Goal of the exercise = What you should end up with is an exact copy of the lines from the one holding "operating costs, and" through the last line of the entries below, both included, and nothing else; leave every picture out.

Data extract =
[Start of section]
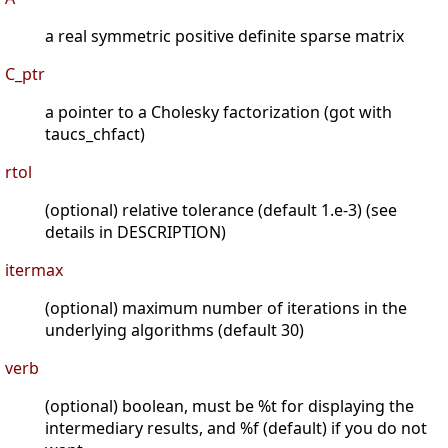
a real symmetric positive definite sparse matrix
C_ptr
a pointer to a Cholesky factorization (got with
taucs_chfact)
rtol
(optional) relative tolerance (default 1.e-3) (see
details in DESCRIPTION)
itermax
(optional) maximum number of iterations in the
underlying algorithms (default 30)
verb
(optional) boolean, must be %t for displaying the
intermediary results, and %f (default) if you do not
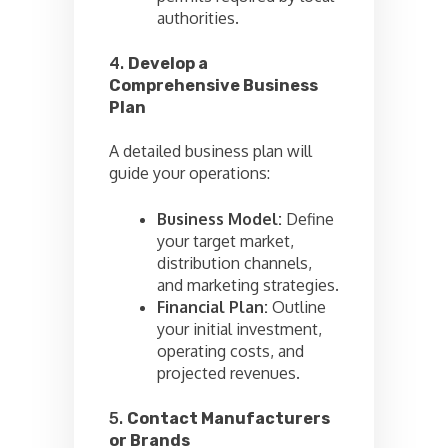
authorities.
4.
Develop a
Comprehensive Business
Plan
A detailed business plan will
guide your operations:
Business Model:
Define
your target market,
distribution channels,
and marketing strategies.
Financial Plan:
Outline
your initial investment,
operating costs, and
projected revenues.
5.
Contact Manufacturers
or Brands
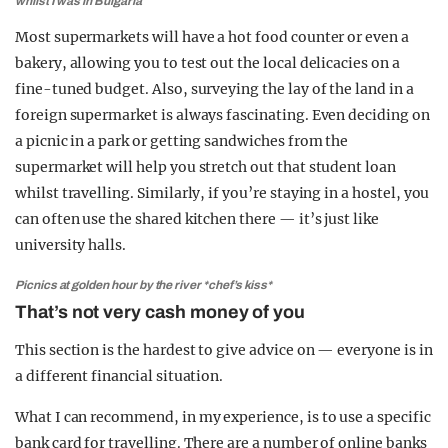
whilst I was in Bulgaria
Most supermarkets will have a hot food counter or even a
bakery, allowing you to test out the local delicacies on a
fine-tuned budget. Also, surveying the lay of the land in a
foreign supermarket is always fascinating. Even deciding on
a picnic in a park or getting sandwiches from the
supermarket will help you stretch out that student loan
whilst travelling. Similarly, if you’re staying in a hostel, you
can often use the shared kitchen there — it’s just like
university halls.
Picnics at golden hour by the river *chef’s kiss*
That’s not very cash money of you
This section is the hardest to give advice on — everyone is in
a different financial situation.
What I can recommend, in my experience, is to use a specific
bank card for travelling. There are a number of online banks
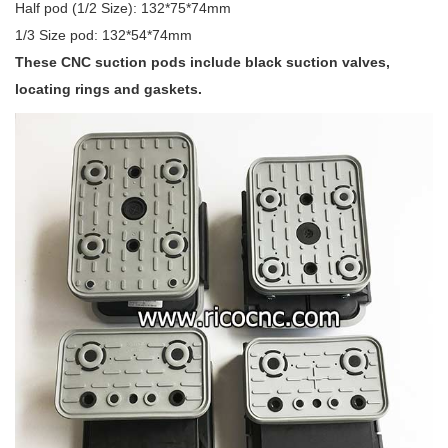
Half pod (1/2 Size): 132*75*74mm
1/3 Size pod: 132*54*74mm
These CNC suction pods include black suction valves,
locating rings and gaskets.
[End of section]
Solution for this task =
operating costs, and
projected revenues.
5.
Contact Manufacturers
or Brands
whilst I was in Bulgaria
Most supermarkets will have a hot food counter or even a
bakery, allowing you to test out the local delicacies on a
fine-tuned budget. Also, surveying the lay of the land in a
foreign supermarket is always fascinating. Even deciding on
a picnic in a park or getting sandwiches from the
supermarket will help you stretch out that student loan
whilst travelling. Similarly, if you’re staying in a hostel, you
can often use the shared kitchen there — it’s just like
university halls.
Picnics at golden hour by the river *chef’s kiss*
That’s not very cash money of you
This section is the hardest to give advice on — everyone is in
a different financial situation.
What I can recommend, in my experience, is to use a specific
bank card for travelling. There are a number of online banks
Half pod (1/2 Size): 132*75*74mm
1/3 Size pod: 132*54*74mm
These CNC suction pods include black suction valves,
locating rings and gaskets.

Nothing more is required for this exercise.